An easy to make recipe for Tagliatelle Pasta with Grilled Salmon and Baby Spinach
300 g fresh Norwegian Salmon with skin on
Ina Paarman’s Fish Spice
200 g Portabellini mushrooms (bigger are better for this recipe)
1 t (5 ml) Ina Paarman’s Garlic Pepper Seasoning
300 g fresh tagliatelle noodles
½ packet baby spinach
1 t (5 ml) Ina Paarman’s Pasta Spice
Remove the fish from the fridge, season on both sides with Fish Spice and then coat on both sides with olive oil. Leave at room temperature. Preheat a cast iron griddle pan.
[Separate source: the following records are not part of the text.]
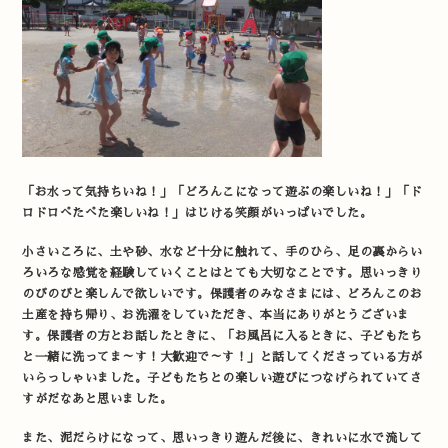
「お水って気持ちいね！」「どろんこになって遊ぶの楽しいね！」「ド
ロドロぺたぺた楽しいね！」はじける笑顔がいっぱいでした。
小さいころに、土や砂、水など十分に触れて、手のひら、足の裏からい
ろいろな感覚を経験していくことはとても大切なことです。思いっきり
のびのびと楽しんで欲しいです。保護者のみなさまには、どろんこのお
土産を持ち帰り、お洗濯をしていただき、本当にありがとうございま
す。保護者の方とお話したときに、「お風呂に入るときに、子どもたち
と一緒に洗ってま～す！大歓迎で～す！」と話してくださっている方が
いらっしゃいました。子どもたちとの楽しい遊びにつなげられていてさ
すがだなあと思いました。
また、泥だらけになって、思いっきり遊んだ後に、きれいに水で流して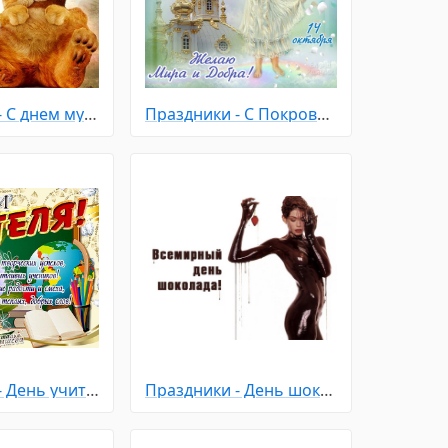
Праздники - С днем мужчин
Праздники - С Покровом Пресвятой Богородицы
Праздники - День учителя
Праздники - День шоколада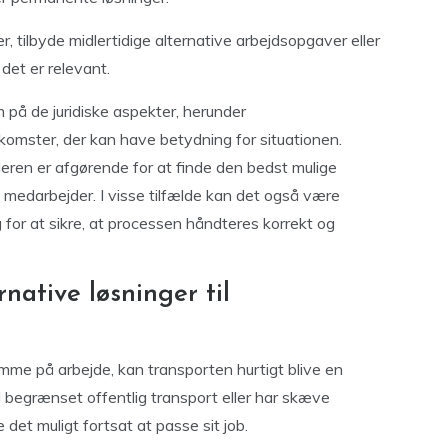
tilbyde midlertidige alternative arbejdsopgaver eller
det er relevant.
på de juridiske aspekter, herunder
omster, der kan have betydning for situationen.
en er afgørende for at finde den bedst mulige
 medarbejder. I visse tilfælde kan det også være
g for at sikre, at processen håndteres korrekt og
native løsninger til
omme på arbejde, kan transporten hurtigt blive en
 begrænset offentlig transport eller har skæve
 det muligt fortsat at passe sit job.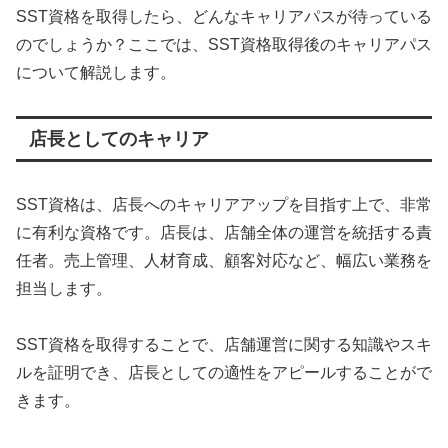
SST資格を取得したら、どんなキャリアパスが待っている
のでしょうか？ここでは、SST資格取得後のキャリアパス
について解説します。
店長としてのキャリア
SST資格は、店長へのキャリアアップを目指す上で、非常
に有利な資格です。店長は、店舗全体の運営を統括する責
任者。売上管理、人材育成、顧客対応など、幅広い業務を
担当します。
SST資格を取得することで、店舗運営に関する知識やスキ
ルを証明でき、店長としての適性をアピールすることがで
きます。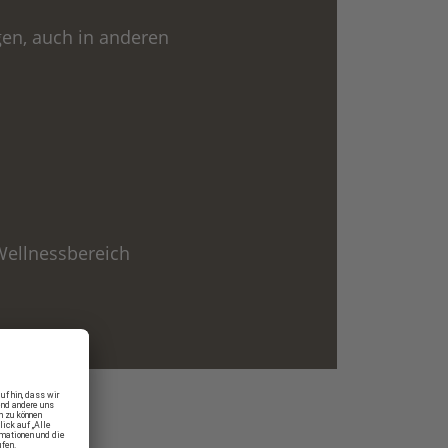
gen, auch in anderen
Wellnessbereich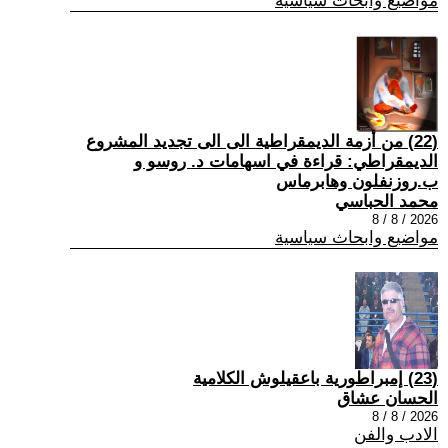
مواضيع وابحاث سياسية
(22) من أزمة الديمقراطية الى الى تجديد المشروع
الديمقراطي: قراءة في اسهامات د. روسو و
ب.روزنفلون وهابرماس
محمد الحباسي
2026 / 8 / 8
مواضيع وابحاث سياسية
(23) إمبراطورية باعقيلوش الكلامية
الحسان عشاق
2026 / 8 / 8
الادب والفن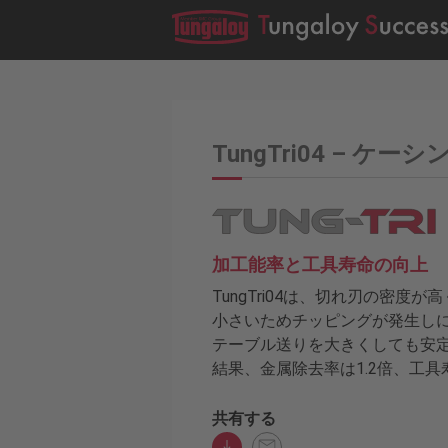
TungTri04 – ケーシン
加工能率と工具寿命の向上
TungTri04は、切れ刃の密度
小さいためチッピングが発生し
テーブル送りを大きくしても安定
結果、金属除去率は1.2倍、工具
共有する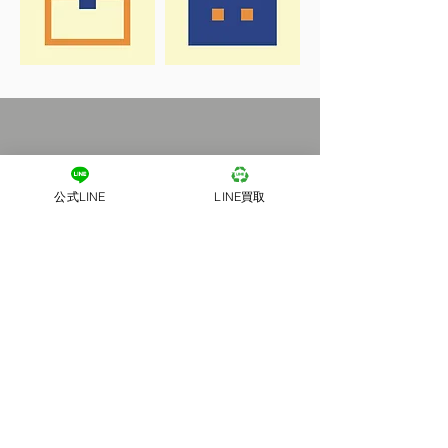
公式LINE
LINE買取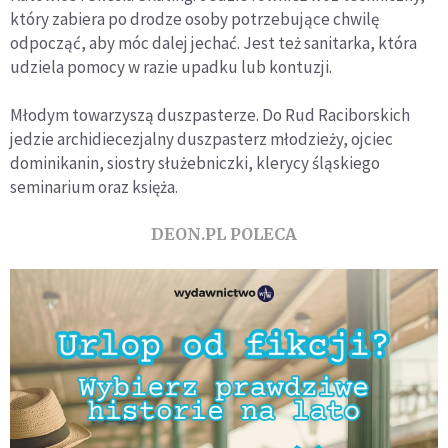
który zabiera po drodze osoby potrzebujące chwilę
odpocząć, aby móc dalej jechać. Jest też sanitarka, która
udziela pomocy w razie upadku lub kontuzji.
Młodym towarzyszą duszpasterze. Do Rud Raciborskich
jedzie archidiecezjalny duszpasterz młodzieży, ojciec
dominikanin, siostry służebniczki, klerycy śląskiego
seminarium oraz księża.
DEON.PL POLECA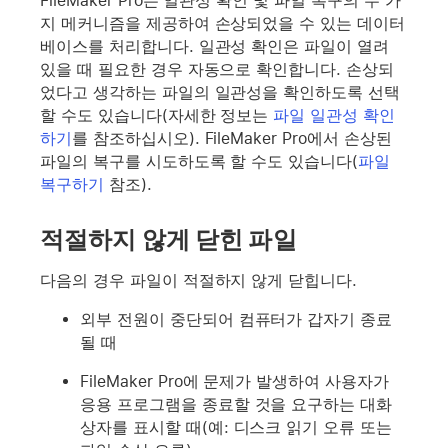
FileMaker Pro는 일관성 확인 및 파일 복구의 두 가
지 메커니즘을 제공하여 손상되었을 수 있는 데이터
베이스를 처리합니다. 일관성 확인은 파일이 열려
있을 때 필요한 경우 자동으로 확인합니다. 손상되
었다고 생각하는 파일의 일관성을 확인하도록 선택
할 수도 있습니다(자세한 정보는
파일 일관성 확인
하기
를 참조하십시오). FileMaker Pro에서 손상된
파일의 복구를 시도하도록 할 수도 있습니다(
파일
복구하기
참조).
적절하지 않게 닫힌 파일
다음의 경우 파일이 적절하지 않게 닫힙니다.
외부 전원이 중단되어 컴퓨터가 갑자기 종료
될 때
FileMaker Pro에 문제가 발생하여 사용자가
응용 프로그램을 종료할 것을 요구하는 대화
상자를 표시할 때(예: 디스크 읽기 오류 또는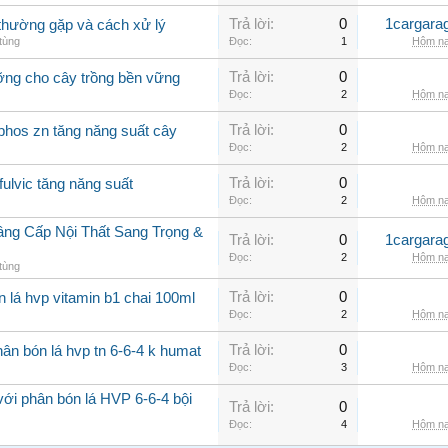
Trả lời:
0
1cargara
o thường gặp và cách xử lý
tùng
Đọc:
1
Hôm na
Trả lời:
0
ưỡng cho cây trồng bền vững
Đọc:
2
Hôm na
Trả lời:
0
phos zn tăng năng suất cây
Đọc:
2
Hôm na
Trả lời:
0
fulvic tăng năng suất
Đọc:
2
Hôm na
âng Cấp Nội Thất Sang Trọng &
Trả lời:
0
1cargara
Đọc:
2
Hôm na
tùng
Trả lời:
0
n lá hvp vitamin b1 chai 100ml
Đọc:
2
Hôm na
Trả lời:
0
ân bón lá hvp tn 6-6-4 k humat
Đọc:
3
Hôm na
với phân bón lá HVP 6-6-4 bội
Trả lời:
0
Đọc:
4
Hôm na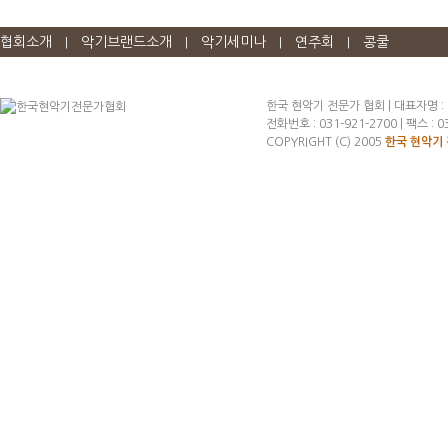
협회소개
악기브랜드소개
악기세미나
연주회
콩쿨
|
|
|
|
한국 현악기 전문가 협회 | 대표자명 :
전화번호 : 031-921-2700 | 팩스 : 03
COPYRIGHT (C) 2005
한국 현악기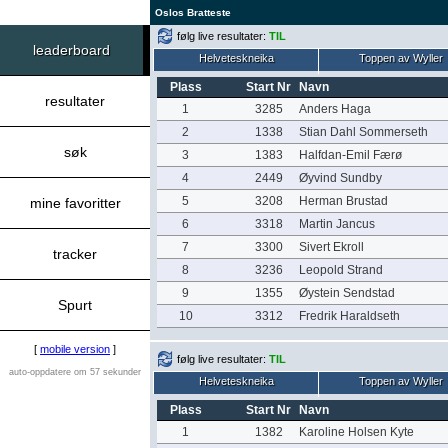
Oslos Bratteste
følg live resultater:
TIL
leaderboard
Helveteskneika
Toppen av Wyller
Plass
Start Nr
Navn
resultater
1
3285
Anders Haga
2
1338
Stian Dahl Sommerseth
søk
3
1383
Halfdan-Emil Færø
4
2449
Øyvind Sundby
5
3208
Herman Brustad
mine favoritter
6
3318
Martin Jancus
7
3300
Sivert Ekroll
tracker
8
3236
Leopold Strand
9
1355
Øystein Sendstad
Spurt
10
3312
Fredrik Haraldseth
[
mobile version
]
følg live resultater:
TIL
auto-oppdatere om 57 sekunder
Helveteskneika
Toppen av Wyller
Plass
Start Nr
Navn
1
1382
Karoline Holsen Kyte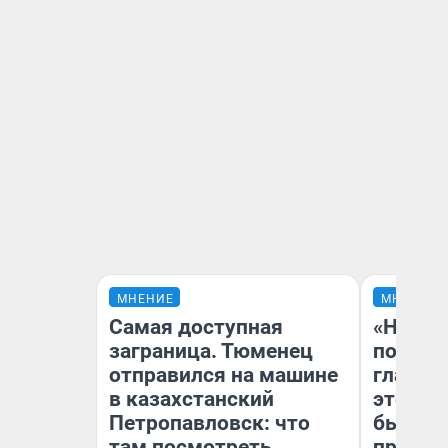
МНЕНИЕ
МНЕНИЕ
Самая доступная
«Никог
заграница. Тюменец
победи
отправился на машине
главны
в казахстанский
этого г
Петропавловск: что
бьет р
там посмотреть
прокат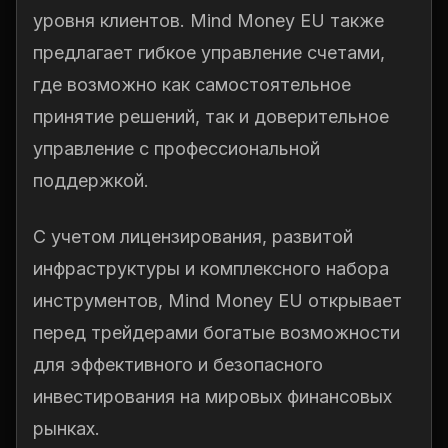
уровня клиентов. Mind Money EU также
предлагает гибкое управление счетами,
где возможно как самостоятельное
принятие решений, так и доверительное
управление с профессиональной
поддержкой.
С учетом лицензирования, развитой
инфраструктуры и комплексного набора
инструментов, Mind Money EU открывает
перед трейдерами богатые возможности
для эффективного и безопасного
инвестирования на мировых финансовых
рынках.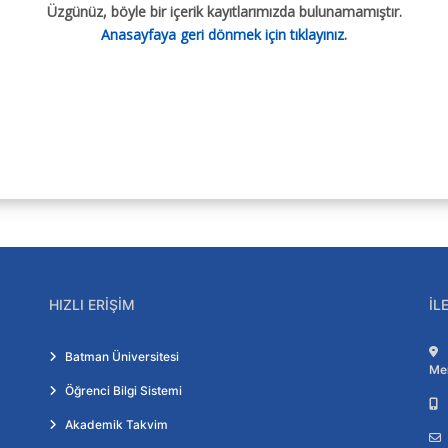
Üzgünüz, böyle bir içerik kayıtlarımızda bulunamamıştır.
Anasayfaya geri dönmek için tıklayınız.
HIZLI ERIŞIM
İL
Batman Üniversitesi
Me
Öğrenci Bilgi Sistemi
Akademik Takvim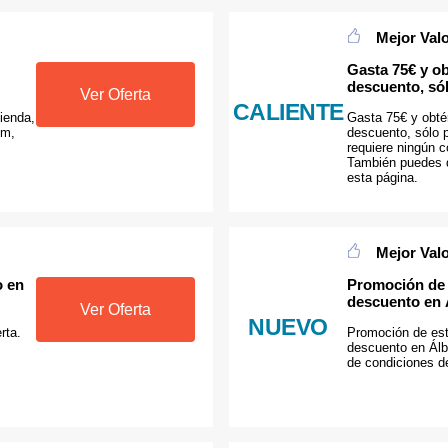
Mejor Val
Gasta 75€ y o
descuento, só
Ver Oferta
CALIENTE
ienda,
Gasta 75€ y obt
um,
descuento, sólo 
requiere ningún 
También puedes d
esta página.
Mejor Val
o en
Promoción de 
descuento en
Ver Oferta
NUEVO
rta.
Promoción de es
descuento en Álb
de condiciones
Trim the stems of the mushrooms level with the caps and toss with Garlic Pepper Seasoning and about 3 T olive oil. Cook fresh pasta in unsalted boiling water for no more than 4 minutes. Add the spinach to the pasta and cook for another 3 minutes. Drain in a colander and decant the pasta back into the saucepan. Add Pasta Spice and 2-3 T olive oil. Toss lightly.
Cook the salmon, fleshy side down, and the mushrooms, rounded side down, until clearly marked. Turn and cook the other side. Pull the fish apart with 2 forks into small bite-size pieces. Discard the skin. Slice the mushrooms. Gently blend the Salmon chunks and sliced mushrooms with the pasta. Dish pasta into 4 deep warmed plates. Finish with a dash of olive oil or lemon zest and chopped parsley.
Use tuna or chicken breast fillets seasoned with Chicken Spice in place of Fish Spice.